Anyway, I started to see the Caucasian Frontier as having some deep similarities to the American West. An expanding empire was conquering and colonizing a territory on the edge of European culture. Yes, I’m aware that Americans are not European, but we’re a lot more like Europeans than the Iroquois. Cowboys aren’t exactly Cossacks and Chechens aren’t Comanches. But the differences made the similarities all the more compelling. Frontiersmen living in a raw frontier battled for survival against natives. Sometimes they found they had more in common with their tribal foes than they did with the authorities from the settled regions.

So I thought, why not a Russian Western? The result was “The Abrek’s Shadow”. I’ll run it in six parts over the next six weeks, starting tomorrow, Saturday. Tonight however, you can find the Prologue below.


David A. Hardy


Fort Platov crouched like a panther over the Lezhgian Military Highway. Native carts and post coaches under Cossack escort crawled by as military couriers galloped with dispatches from the Tsar to his generals. Jewish and Armenian traders breathed easily, for this stretch of road was relatively safe, more than could be said of the wilder regions to the south in the heart of the mountains. Fort Platov’s cannons and soldiers offered protection to Russian settlers and loyal natives. They had a hard fist for the abreks, the bandits and rebels that infested the mountains.
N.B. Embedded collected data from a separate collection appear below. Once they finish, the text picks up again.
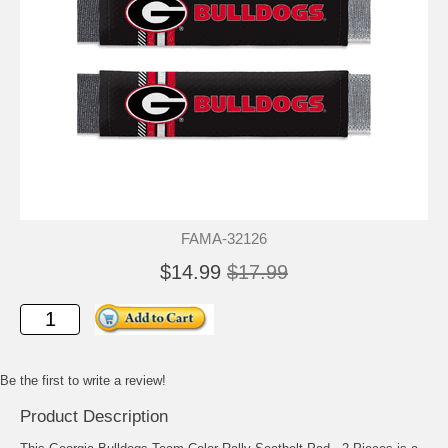
FAMA-32126
$14.99
$17.99
Be the first to write a review!
Product Description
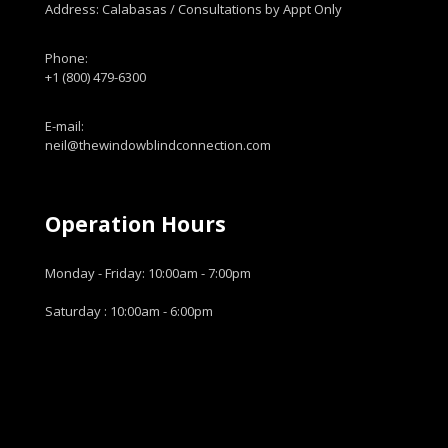
Address: Calabasas / Consultations by Appt Only
Phone:
+1 (800) 479-6300
E-mail:
neil@thewindowblindconnection.com
Operation Hours
Monday - Friday: 10:00am - 7:00pm
Saturday : 10:00am - 6:00pm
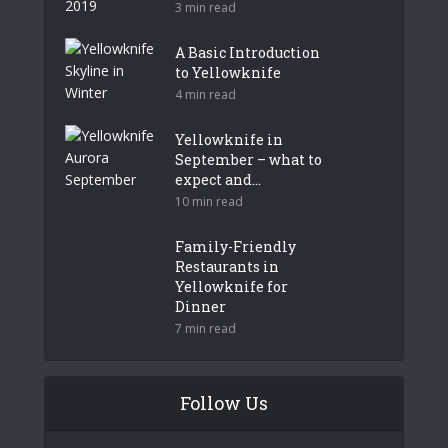
3 min read
A Basic Introduction
to Yellowknife
4 min read
Yellowknife in
September – what to
expect and...
10 min read
Family-Friendly
Restaurants in
Yellowknife for
Dinner
7 min read
Follow Us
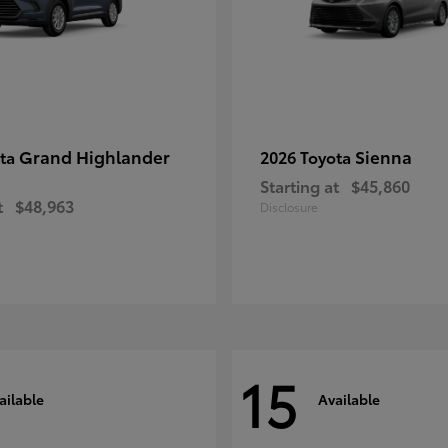
Grand Highlander
Sienna
ota
2026 Toyota
Starting at
$45,860
t
$48,963
Disclosure
15
ailable
Available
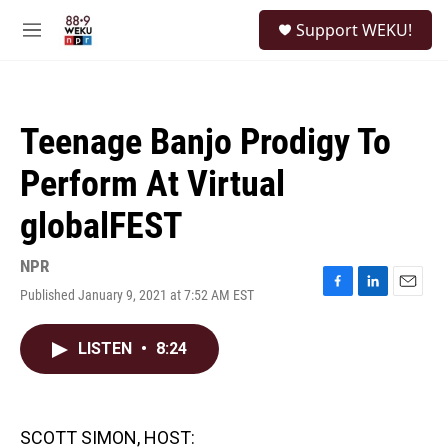
Skip to main content
S
Support WEKU!
e
M
a
e
r
n
c
u
h
Teenage Banjo Prodigy To
u
e
Perform At Virtual
r
y
globalFEST
NPR
Published January 9, 2021 at 7:52 AM EST
F
L
E
a
i
m
c
n
a
LISTEN
•
8:24
e
k
i
b
e
l
o
d
o
I
k
n
SCOTT SIMON, HOST:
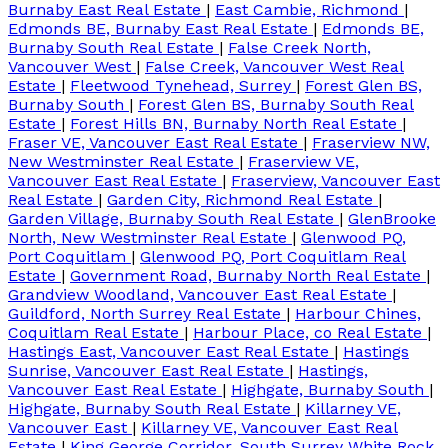
Burnaby East Real Estate
|
East Cambie, Richmond
|
Edmonds BE, Burnaby East Real Estate
|
Edmonds BE,
Burnaby South Real Estate
|
False Creek North,
Vancouver West
|
False Creek, Vancouver West Real
Estate
|
Fleetwood Tynehead, Surrey
|
Forest Glen BS,
Burnaby South
|
Forest Glen BS, Burnaby South Real
Estate
|
Forest Hills BN, Burnaby North Real Estate
|
Fraser VE, Vancouver East Real Estate
|
Fraserview NW,
New Westminster Real Estate
|
Fraserview VE,
Vancouver East Real Estate
|
Fraserview, Vancouver East
Real Estate
|
Garden City, Richmond Real Estate
|
Garden Village, Burnaby South Real Estate
|
GlenBrooke
North, New Westminster Real Estate
|
Glenwood PQ,
Port Coquitlam
|
Glenwood PQ, Port Coquitlam Real
Estate
|
Government Road, Burnaby North Real Estate
|
Grandview Woodland, Vancouver East Real Estate
|
Guildford, North Surrey Real Estate
|
Harbour Chines,
Coquitlam Real Estate
|
Harbour Place, co Real Estate
|
Hastings East, Vancouver East Real Estate
|
Hastings
Sunrise, Vancouver East Real Estate
|
Hastings,
Vancouver East Real Estate
|
Highgate, Burnaby South
|
Highgate, Burnaby South Real Estate
|
Killarney VE,
Vancouver East
|
Killarney VE, Vancouver East Real
Estate
|
King George Corridor, South Surrey White Rock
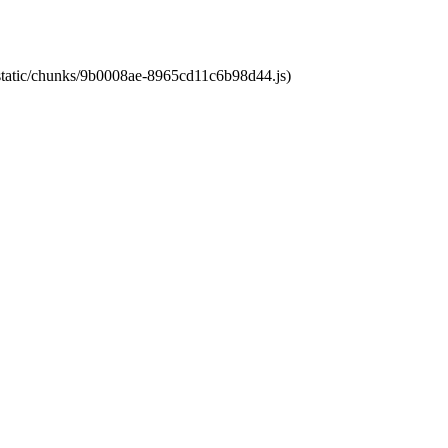
t/static/chunks/9b0008ae-8965cd11c6b98d44.js)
Over fifty years ago the Tsar’s armies had marched south to humble the arrogant Persians, the cruel Turks, and the upstart mountain tribes. The sultan and the shah fell back before Russian might but the tribes, Chechen, Lezhgian, Avar, Abkaz and Circassian, battled on. In 1828 Kazi Mollah of Daghestan proclaimed jihad against the tyranny of the infidels and flames of war swept the highlands. Twenty-two years later the murids, the holy warriors, still fought under Imam Shamyl. The green flag of Islam still waved. The cry “Allah Akbar!’ still defied the Russian Empire and blood still flowed in the mountains.


Charles Gramlich said...

Wow, this sounds like a great setting for a story. Looking forward to this. It would make a good sub for the REHupafiction thing too eh?

Dave Hardy said...


I'd be happy to see it in the REHupa book, though it'd be a "re-print".

deuce said...

Hey Dave!

I agree with Charles: Great setting and great set-up. I've been interested in the Caucasus since I first started lookin' up things about the Circassians, Kurds, etc... (mostly due to their mentions in REH). There's another great book on 1800's Chechnya that I've got stashed somewhere. If I find it, I'll let ya know. :)


Dave Hardy said...

Howdy Deuce!This week's installment may be delayed since my copmputer is nearly terminally crashed.

I'd love to hear any other reccomendarions on books about the Caucasus. And yes, REH hooked me on Cossacks first!